Look, at a macro level, I was pretty encouraged by the process we went through with the Texas House and the committee. I think one of the tenets of good risk mitigation is involving all the stakeholders who have a hand in doing that. And I think the committee here were a pretty good example of getting all -- mostly all of the interested parties and participants in our [indiscernible] proactively talking about the issues. And on balance, I think the sessions were productive, [indiscernible] committee was looking to be prospective and gathering information for future solutions.

And I think that's how I expect to report in May to come out. I think we'll see stuff on recommendations for utilities, emergency responders, proactive things that we're doing in the counties to mitigate fire risk. I think there's already attempt to [indiscernible] for a service report on causation. I'm not certain we see something else from the committee on that. But, I think the report is going to be in line with the sessions themselves with constructive recommendations for how to proceed going forward.

Steve Fleishman

And then just on the damage estimate that you took as you've noted, I think, in your release a lot of kind of what's in there, what's not in there. One clarification just is how about not punitive damages, but noneconomic damages. Is that in your estimate or not in your estimate?

Brian Van Abel

Yes, Steve. I'll handle this one, and I'll give you [indiscernible], obviously, we'll point to our disclosures. But I'll give you a little bit more color in terms of that $215 million in the lower end of.

Steven Isaac Fleishman

Yes, that was great.

Brian Van Abel

And here's very large some of our package it includes residential properties and related losses, cattle and feed, agricultural structures and fencing, noneconomic damages and then a number of other items. So obviously, this is subject to changes in additional information since we're still early in the process.

Steve Fleishman

And then just on a follow-up on the question about equity. Just given some of the overhang that's been caused by this, how are you -- are you kind of revisiting like other options of getting equity than just issuing it? Are there asset sales or other things that you might consider? Or is that just not as attractive as just funding with equity?

Brian Van Abel

Obviously, itself, you'd expect, Bob and I to evaluate in the normal course, what other options are there. I think we've been -- what you've seen from us is that we were a pretty straightforward conservative financing plan from a company perspective. So I don't -- I think right now, that's our current plan of action. I think I've been on record about not interested in minority interest sale in the line of sale. So that's our fair plan of action as we sit here today.

Steve Fleishman

And then last thing on the data center growth. So just on the facility at the old Sherco site, how was that being served? And then just, Bob, you mentioned talking to a lot of others. Could you just talk to kind of how they're viewing your territory and just making sure you're able to kind of do this in a way that is kind of good for the broader customer base?

Bob Frenzel

That's a great question and conversation and Steve, and it's very topical, both inside the walls of the building as well as around the industry. On your specific questions with regard to the Sherco site, does the site get powered with grid energy? And as you know, we're the first company to commit to being a 100% carbon-free electricity.

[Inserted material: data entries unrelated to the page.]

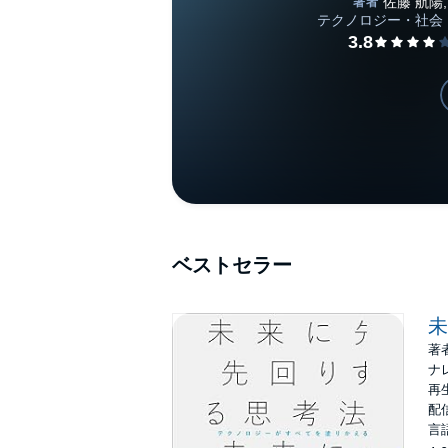
ベストセラー
未
著
ナ
再生
配信
言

So we are a significant importance in the renewables [Indiscernible] the system, and they will benefit from all our system actions. More broadly, as we look across our footprint in the company, we think, depending on the operating company, we have really attractive dynamics for super scalers and other data center and high energy use customers.

And whether it's very low-cost C&I energy in the Southwest or the [Indiscernible] weather and high renewables in Colorado or a similar footprint here in the Upper Midwest. I think that we're having conversations across our footprints. And I think we've got both access to water transition infrastructure, land and energy and clean energy that they find attractiveness.

So we've got a significant amount of interest from super scalers and others and look forward to sharing more of that as we develop our forecast.

Brian Van Abel

Just add a little bit of color to that. I think you kind of hinted that, how do we think about it from a current customer perspective build. I think as we bring on new data centers and is something we did with Meta and the approval of Meta in Minnesota. We make sure it's a win-win for our existing customers. That's really important as we continue to move forward with this significant opportunity.

And I think there's an opportunity there to work with our policymakers and regulators, to help drive economic development within the right context and also ensuring that we can move quickly because you will need to build out infrastructure both on the generation side and the wire side that can serve some of these significant opportunities that we're seeing over the next 5 to 10 years.


Our next question is from Jeremy Tonet of JPMorgan.

Jeremy Tonet

Just want to continue with the data center question with one more finer point here, I guess, as it relates to SPS, just given the need for power and given the very cheap natural gas in that area, I don't -- wouldn't necessarily think of SPS as a place that would data centers would target, but just wondering if what you're seeing there if cheap Power is a draw? Just any thoughts in general?

Brian Van Abel

Yes, I think -- I mean, as Bob mentioned, we're seeing data center interest across all our service territories. And so service are preferred to have maybe a little different attractiveness. And then you hit SPS as on the lowest C&I rates in the country. So interest there. But I would say the other significant growth that we continue to see in SPS, and this is really what you're seeing come through our numbers now when you look at the year-over-year growth from the C&I perspective is the oil and gas expansion in the Permian Basin are and everything they're doing from an electrification perspective.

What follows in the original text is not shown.